Contents

Idea

A 2-category is a good context for doing a lot of category theory (including internal category theory), but there are some things that are hard to do there, such as to talk about weighted limits and colimits, and enriched category theory more generally. This leads one to introduce the notion of a 2-category equipped with proarrows, which is a 2-category along with extra data that plays the role of profunctors, allowing the definition of weighted limits and other aspects of category theory.

However, it would also be nice if the extra data in a proarrow equipment were somehow determined by the 2-category we started with. This is especially so when talking about functors between equipments, since functors between 2-categories are often easier to construct. It turns out that in many cases, including the most common ones, this is the case: we can construct the proarrows in terms of the underlying 2-category. This was originally realized by Ross Street.
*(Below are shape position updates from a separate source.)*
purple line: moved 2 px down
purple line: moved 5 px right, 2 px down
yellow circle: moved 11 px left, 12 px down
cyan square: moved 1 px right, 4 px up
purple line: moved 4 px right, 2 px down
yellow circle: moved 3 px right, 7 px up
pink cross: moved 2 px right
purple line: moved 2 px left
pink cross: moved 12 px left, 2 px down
The idea is to identify a profunctor with its collage, aka its cograph, which is a special sort of cospan in $Cat$ (or $V Cat$, or whatever other 2-category one wants to start with). One then simply has to characterize, in 2-categorical terms, which cospans are collages, and how to do things like compose them. It turns out that in most cases the characterization is precisely that they are the two-sided codiscrete cofibrations — i.e. the two-sided discrete fibrations in the opposite 2-category.

Definition

Suppose that $K$ is a 2-category with finite 2-colimits, and $A,C\in K$. A cofibration from $A$ to $C$ is a cospan $A\to B \leftarrow C$ which is an internal two-sided fibration in $K^{op}$. As remarked at fibration in a 2-category, there is a 2-monad on $Span_{K^{op}}(A,C)$ whose algebras are such fibrations. In other words, there is a 2-comonad on $Cospan_K(A,C)$ whose coalgebras are such fibrations. This 2-comonad is defined by

where $I$ is the interval category $(0\to 1)$ and $(-\times I)$ denotes the copower with $I$. In the pushouts, the map $A\to A\times I$ is the inclusion at $0$ and $C\to C\times I$ is the inclusion at $1$.
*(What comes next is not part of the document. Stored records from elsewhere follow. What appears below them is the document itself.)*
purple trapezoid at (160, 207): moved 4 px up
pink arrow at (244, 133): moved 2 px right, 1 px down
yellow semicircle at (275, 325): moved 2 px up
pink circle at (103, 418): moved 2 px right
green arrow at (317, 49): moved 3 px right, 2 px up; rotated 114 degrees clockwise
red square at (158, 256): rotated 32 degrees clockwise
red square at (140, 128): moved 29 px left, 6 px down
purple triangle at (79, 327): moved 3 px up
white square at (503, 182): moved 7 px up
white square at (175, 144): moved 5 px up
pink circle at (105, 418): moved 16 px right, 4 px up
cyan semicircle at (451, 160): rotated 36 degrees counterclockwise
A cospan $A\to B \leftarrow C$ in a 2-category $K$ is codiscrete if it is codiscrete in the 2-category $Cospan_K(A,C)\simeq (A+C)/K$. This means that for any $X\in Cospan(A,C)$, the hom-category $Cospan(A,C)(B,X)$ is equivalent to a discrete category. Explicitly, it means that given any two morphisms $B \;\rightrightarrows\; X$ of cospans, if there exists a 2-cell from one to the other in $Cospan(A,C)$, then it is unique and invertible.

A codiscrete cofibration is a two-sided cofibration which is codiscrete as a cospan.

Examples

Enriched categories

We sketch a characterization of cofibrations in $V Cat$, where $V$ is any Bénabou cosmos. Let $A\overset{f}{\to} B \overset{g}{\leftarrow} C$ be a cospan and let $D = (A\times I) +_A B +_C (C\times I)$. We claim that $D$ has the following description.

• Its objects are the disjoint union of those of $A$, $B$, and $C$, i.e. $ob(D) = ob(A) \sqcup ob(B) \sqcup ob(C)$.

• $A$ and $B$ and $C$ are (disjoint) full subcategories of $D$.

• There are no morphisms in $D$ from $A$ to $B$, or from $B$ to $C$, or from $A$ to $C$. That is, for $a\in A$, $b\in B$, and $c\in C$ we have $D(a,b) = D(b,c) = D(a,c) = \emptyset$.

• If $a\in A$, $b\in B$, and $c\in C$, we have $D(b,a) = B(b,f a)$, $D(c,b) = B(g c, b)$, and $D(c,a) = B(g c, f a)$.

That $D$ is a $V$-category is immediate, and it is easy to check the universal property. We write $A \overset{i}{\to} D \overset{j}{\leftarrow} C$ for the inclusions.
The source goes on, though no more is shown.